I picked up a Graco STX airless sprayer on Craigslist for $50. I know I can't expect much from CL but the fuse on the circuit board keeps blowing. The guy I got it from soldered a fuse holder onto the board to replace the original fuse but after about 5 minutes of spraying the fuse blows! I keep replacing them and they keep blowing. I joined this site to ask some professionals what their thoughts may be on what the problem is. Any ideas are helpful, thanks.


----------



## Romanski (May 4, 2008)

Sounds like you have a fuse issue. You might want to contact your local airless sprayer repair shop.


----------



## MikeCalifornia (Aug 26, 2012)

Trash it, it will cost you more to figure out and fix then just buying a new one for $300.

Are you running an extension cord? More than 50' might blow fuses.


----------



## savatreatabvr (Sep 22, 2013)

MikeCalifornia said:


> Trash it, it will cost you more to figure out and fix then just buying a new one for $300.
> 
> Are you running an extension cord? More than 50' might blow fuses.

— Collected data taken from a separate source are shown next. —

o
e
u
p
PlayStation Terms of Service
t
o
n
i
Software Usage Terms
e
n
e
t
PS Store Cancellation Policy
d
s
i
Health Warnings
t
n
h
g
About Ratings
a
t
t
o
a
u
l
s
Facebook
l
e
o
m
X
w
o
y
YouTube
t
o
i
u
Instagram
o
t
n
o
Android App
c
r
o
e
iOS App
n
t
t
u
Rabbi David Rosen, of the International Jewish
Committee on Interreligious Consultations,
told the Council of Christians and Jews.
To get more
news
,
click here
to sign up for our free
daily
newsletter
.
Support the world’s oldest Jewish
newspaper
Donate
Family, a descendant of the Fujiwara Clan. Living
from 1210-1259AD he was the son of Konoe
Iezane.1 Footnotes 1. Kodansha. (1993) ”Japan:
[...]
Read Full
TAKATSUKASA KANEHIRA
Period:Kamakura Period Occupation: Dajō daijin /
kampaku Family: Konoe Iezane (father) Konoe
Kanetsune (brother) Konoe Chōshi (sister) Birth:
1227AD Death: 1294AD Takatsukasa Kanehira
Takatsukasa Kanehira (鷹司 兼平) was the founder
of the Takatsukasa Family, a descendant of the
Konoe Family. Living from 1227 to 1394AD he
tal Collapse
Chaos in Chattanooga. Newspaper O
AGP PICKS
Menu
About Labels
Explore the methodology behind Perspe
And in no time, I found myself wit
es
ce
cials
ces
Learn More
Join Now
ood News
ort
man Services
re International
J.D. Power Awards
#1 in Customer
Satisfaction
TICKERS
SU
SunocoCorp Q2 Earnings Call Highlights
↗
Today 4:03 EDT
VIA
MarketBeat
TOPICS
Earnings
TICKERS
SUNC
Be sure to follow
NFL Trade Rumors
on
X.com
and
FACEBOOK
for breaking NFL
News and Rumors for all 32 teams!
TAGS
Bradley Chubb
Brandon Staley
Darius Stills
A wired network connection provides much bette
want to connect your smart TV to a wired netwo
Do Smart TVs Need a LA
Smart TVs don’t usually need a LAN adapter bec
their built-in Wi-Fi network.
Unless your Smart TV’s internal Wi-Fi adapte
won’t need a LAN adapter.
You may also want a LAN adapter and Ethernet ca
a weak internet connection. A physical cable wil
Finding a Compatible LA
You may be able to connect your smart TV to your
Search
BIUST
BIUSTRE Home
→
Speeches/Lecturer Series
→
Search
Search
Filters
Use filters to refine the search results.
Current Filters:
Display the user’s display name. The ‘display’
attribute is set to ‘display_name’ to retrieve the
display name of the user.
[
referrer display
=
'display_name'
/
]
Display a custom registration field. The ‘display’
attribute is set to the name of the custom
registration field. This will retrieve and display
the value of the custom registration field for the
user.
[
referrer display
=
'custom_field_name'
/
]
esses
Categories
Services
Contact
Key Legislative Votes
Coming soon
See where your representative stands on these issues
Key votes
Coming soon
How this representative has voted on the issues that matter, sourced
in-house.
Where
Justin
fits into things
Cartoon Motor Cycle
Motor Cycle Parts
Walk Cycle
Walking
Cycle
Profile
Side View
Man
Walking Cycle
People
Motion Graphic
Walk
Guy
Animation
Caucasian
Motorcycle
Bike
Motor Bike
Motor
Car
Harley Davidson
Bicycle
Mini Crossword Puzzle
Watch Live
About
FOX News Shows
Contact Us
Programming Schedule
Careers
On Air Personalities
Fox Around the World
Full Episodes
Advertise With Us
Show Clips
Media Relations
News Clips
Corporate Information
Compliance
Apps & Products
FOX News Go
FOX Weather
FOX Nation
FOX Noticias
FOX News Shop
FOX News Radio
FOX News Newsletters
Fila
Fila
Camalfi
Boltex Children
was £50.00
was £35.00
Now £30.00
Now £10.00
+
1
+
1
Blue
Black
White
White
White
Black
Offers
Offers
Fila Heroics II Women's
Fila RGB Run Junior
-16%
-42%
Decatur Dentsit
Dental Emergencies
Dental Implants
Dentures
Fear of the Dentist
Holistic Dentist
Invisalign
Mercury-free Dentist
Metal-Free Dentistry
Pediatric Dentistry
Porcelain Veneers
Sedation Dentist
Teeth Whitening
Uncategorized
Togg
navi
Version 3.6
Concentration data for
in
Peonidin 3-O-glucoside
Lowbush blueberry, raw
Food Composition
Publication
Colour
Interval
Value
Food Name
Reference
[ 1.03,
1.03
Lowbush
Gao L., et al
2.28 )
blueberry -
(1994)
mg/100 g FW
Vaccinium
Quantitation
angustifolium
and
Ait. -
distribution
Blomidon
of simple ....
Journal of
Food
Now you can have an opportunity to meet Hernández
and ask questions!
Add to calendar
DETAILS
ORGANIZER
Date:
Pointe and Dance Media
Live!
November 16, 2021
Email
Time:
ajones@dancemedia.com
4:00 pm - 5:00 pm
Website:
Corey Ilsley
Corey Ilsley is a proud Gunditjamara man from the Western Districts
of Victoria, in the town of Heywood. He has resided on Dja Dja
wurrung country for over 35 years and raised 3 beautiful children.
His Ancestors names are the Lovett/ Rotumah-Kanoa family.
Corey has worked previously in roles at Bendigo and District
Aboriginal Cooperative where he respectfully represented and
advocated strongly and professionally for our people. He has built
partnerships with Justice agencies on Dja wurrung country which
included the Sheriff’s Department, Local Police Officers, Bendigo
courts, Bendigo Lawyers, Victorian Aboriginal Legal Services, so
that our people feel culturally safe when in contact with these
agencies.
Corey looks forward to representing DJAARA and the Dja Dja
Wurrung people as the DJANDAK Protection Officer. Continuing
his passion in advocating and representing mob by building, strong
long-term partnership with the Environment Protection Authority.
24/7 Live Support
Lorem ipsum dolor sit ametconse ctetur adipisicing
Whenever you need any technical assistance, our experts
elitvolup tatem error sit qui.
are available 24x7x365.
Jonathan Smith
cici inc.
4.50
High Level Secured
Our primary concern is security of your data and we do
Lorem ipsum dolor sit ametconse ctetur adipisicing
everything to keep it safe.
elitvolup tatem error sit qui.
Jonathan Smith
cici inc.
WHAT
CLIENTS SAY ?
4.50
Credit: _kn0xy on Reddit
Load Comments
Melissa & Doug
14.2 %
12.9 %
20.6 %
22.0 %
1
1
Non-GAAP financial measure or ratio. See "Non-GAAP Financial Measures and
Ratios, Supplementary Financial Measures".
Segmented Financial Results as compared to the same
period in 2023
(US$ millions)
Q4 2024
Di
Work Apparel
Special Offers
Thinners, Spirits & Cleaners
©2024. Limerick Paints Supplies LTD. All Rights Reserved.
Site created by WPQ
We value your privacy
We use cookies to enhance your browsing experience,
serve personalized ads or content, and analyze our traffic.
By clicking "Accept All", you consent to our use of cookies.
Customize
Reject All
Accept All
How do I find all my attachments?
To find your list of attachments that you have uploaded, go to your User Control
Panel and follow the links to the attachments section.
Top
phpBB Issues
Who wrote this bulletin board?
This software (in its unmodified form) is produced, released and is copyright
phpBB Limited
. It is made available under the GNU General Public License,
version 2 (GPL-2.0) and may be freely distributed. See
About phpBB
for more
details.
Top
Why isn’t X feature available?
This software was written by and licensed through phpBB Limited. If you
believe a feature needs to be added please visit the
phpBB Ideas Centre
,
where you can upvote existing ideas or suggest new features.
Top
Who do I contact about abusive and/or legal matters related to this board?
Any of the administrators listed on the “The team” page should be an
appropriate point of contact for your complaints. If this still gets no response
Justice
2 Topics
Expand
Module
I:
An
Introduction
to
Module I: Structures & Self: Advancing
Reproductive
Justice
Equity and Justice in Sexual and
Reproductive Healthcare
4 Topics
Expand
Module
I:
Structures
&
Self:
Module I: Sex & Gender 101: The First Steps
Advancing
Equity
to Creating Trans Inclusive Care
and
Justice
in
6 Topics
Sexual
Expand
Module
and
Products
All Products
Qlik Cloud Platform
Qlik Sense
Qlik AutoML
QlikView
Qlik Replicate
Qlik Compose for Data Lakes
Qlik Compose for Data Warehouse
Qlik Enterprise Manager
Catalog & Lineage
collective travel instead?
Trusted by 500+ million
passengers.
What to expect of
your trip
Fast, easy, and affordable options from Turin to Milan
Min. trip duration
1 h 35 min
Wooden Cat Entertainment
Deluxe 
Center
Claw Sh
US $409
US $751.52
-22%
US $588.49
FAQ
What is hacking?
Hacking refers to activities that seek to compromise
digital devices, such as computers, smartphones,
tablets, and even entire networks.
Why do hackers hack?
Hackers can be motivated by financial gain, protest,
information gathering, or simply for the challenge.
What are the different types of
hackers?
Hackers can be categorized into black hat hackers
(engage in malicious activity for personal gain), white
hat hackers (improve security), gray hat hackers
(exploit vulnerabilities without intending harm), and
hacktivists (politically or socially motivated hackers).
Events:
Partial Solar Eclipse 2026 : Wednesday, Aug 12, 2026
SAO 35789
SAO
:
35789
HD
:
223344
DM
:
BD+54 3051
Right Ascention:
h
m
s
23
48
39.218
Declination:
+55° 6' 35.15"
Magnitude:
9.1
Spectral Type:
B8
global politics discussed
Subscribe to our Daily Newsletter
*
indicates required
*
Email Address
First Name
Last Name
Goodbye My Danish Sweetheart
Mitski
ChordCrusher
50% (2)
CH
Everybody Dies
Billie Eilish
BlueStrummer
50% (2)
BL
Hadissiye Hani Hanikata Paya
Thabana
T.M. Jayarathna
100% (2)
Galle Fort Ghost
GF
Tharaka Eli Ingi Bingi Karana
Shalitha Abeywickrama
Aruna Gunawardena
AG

It's a 25' extension cord. On the job recently I ran out of fuses so I wrapped a piece of wire around the blown fuse {I know bad bad bad) but it worked until the plastic fuse holder melted! Lol, growing up I was taught to get the job done at all cost, as long as I'm not risking the safety of the people around me of course! Anyways I'm considering taking the sprayer apart to test the motor resistance, anyone ever take one apart before?


----------



## mr.fixit (Aug 16, 2009)

all you can do at this point is replace the circuit board. you should go to a service center. If you want to attempt it yourself the part number is 245-892 and the cost is $ 218.00


----------